In a previous post we looked at Amazon's The Fix, an in-house affordable accessories label available exclusively to the retailer's Prime customers. Yet, as reported by the MIT Technology Review, the Internet-based retailer may be aiming not just at reselling fashion products, but at designing them thanks to a tailor-cut (pun intended) algorithm.
Developed by Amazon's San Francisco-based Lab126 - the company's research and development hub - the algorithm uses a tool called generative adversarial network (GAN). The GAN employs two deep neural networks to remember the characteristics of specific styles and trends.
Learning from raw data, the tool can transform an existing piece of clothing to fit in a particular style. In a nutshell, the algorithm may spot a trend on Instagram, Pinterest, Facebook, or in its own collection images generated by Amazon's Echo Look camera, and come up with new styles.
The results of this project were presented during a recent workshop co-chaired by Amazon and featuring academic researchers working on how machines can study and understand fashion styles and trends. There were further lectures at the conference focused on other projects that employed algorithms to identify fashion-focused social-network accounts, a person's correct size, or generate new items of clothing from scratch (a research by Tim Oates, a professor at the University of Maryland in Baltimore County).
In the last few months Amazon has been heavily focusing on fashion, and online apparel shopping is currently thriving, so this can be the next logical step. Yet some issues may arise from the use of this "fashion designer" algorithm. As seen in a previous post, Amazon's The Fix is already a compendium of the most glamorous and desirable fashion tropes or - to put it more simply - it offers consumers products that are copied by designs made by more famous brands. Now, will the results be incredibly different if an algorithm starts selecting the most popular fashion trends to create a product derived from them? Who knows. For the time being the algorithm may help Amazon spotting a trend first.
At the moment, though there are other services, such as Stitch Fix, using algorithms to provide personalised recommendations that help consumers selecting items in accordance with their tastes and needs (Amazon launched its own version of Stitch Fix - Prime Wardrobe - in June; like StitchFix, this service lets customers try on clothes before buying them). Stitch Fix also started producing a small collection of items via the Hybrid Design project, based again on the results that algorithms are providing them with, so Amazon wouldn't be doing anything radically new here.

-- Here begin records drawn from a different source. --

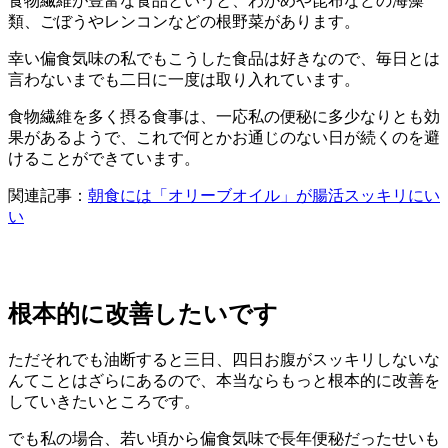
食物繊維が豊富な食品というと、わかめや昆布などの海藻
類、ごぼうやレンコンなどの根野菜があります。
幸い偏食気味の私でもこうした食品は好きなので、毎日とは
言わないまでも二日に一度は取り入れています。
食物繊維を多く摂る食事は、一応私の便秘に多少なりとも効
果があるようで、これで何とかお通じのない日が続くのを避
けることができています。
関連記事：
朝食には「オリーブオイル」が腸活スッキリにい
い
根本的に改善したいです
ただそれでも油断すると三日、四日お腹がスッキリしないな
んてことはざらにあるので、本当ならもっと根本的に改善を
していきたいところです。
でも私の場合、若い頃から偏食気味で長年便秘だったせいも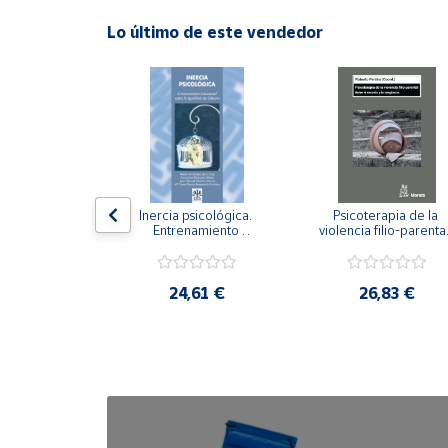
Lo último de este vendedor
Cuenta
Área
cliente
Ubicación
n visual y 
Inercia psicológica. 
Psicoterapia de la 
 Adaptación 
Entrenamiento 
violencia filio-parental.
Península
. Nivel I ESO.
Emocional para la 
Entre el secreto y la 
y
Igualdad de Género.
vergüenza.
Baleares
,21 €
24,61 €
26,83 €
Canarias,
Ceuta y
Melilla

It is a bit too early for fashion designers to worry as the algorithms developed so far haven't invented innovative trends, but they are working on existing styles and can only produce new designs after selecting a wide range of images, so we still need the creative power of a human being to provide that input. What we know, though, is that, while Stitch Fix seems to be doing well, previous projects involving fashion and algorithms have generated embarrassing results (remember Google And Zalando's risible Project Muze?), it is therefore easy to wonder if one day Amazon's dream of the fashion algorithm may turn into a dystopian nightmare of AI runway shows full of ill-fitting copied clothes. At the same time, you perversely hope the "fashion designer algorithms" will succeed, as they may help giving a rest to stressed designers (or maybe they will prompt designers to do their job without behaving like gods and stars...).
The most interesting thing, though, would be to see what may happen if historical or powerful houses - think Dior, Louis Vuitton or Prada - started using this technology allowing algorithms to remix their archives. What kind of creations would we get? Guess time will tell.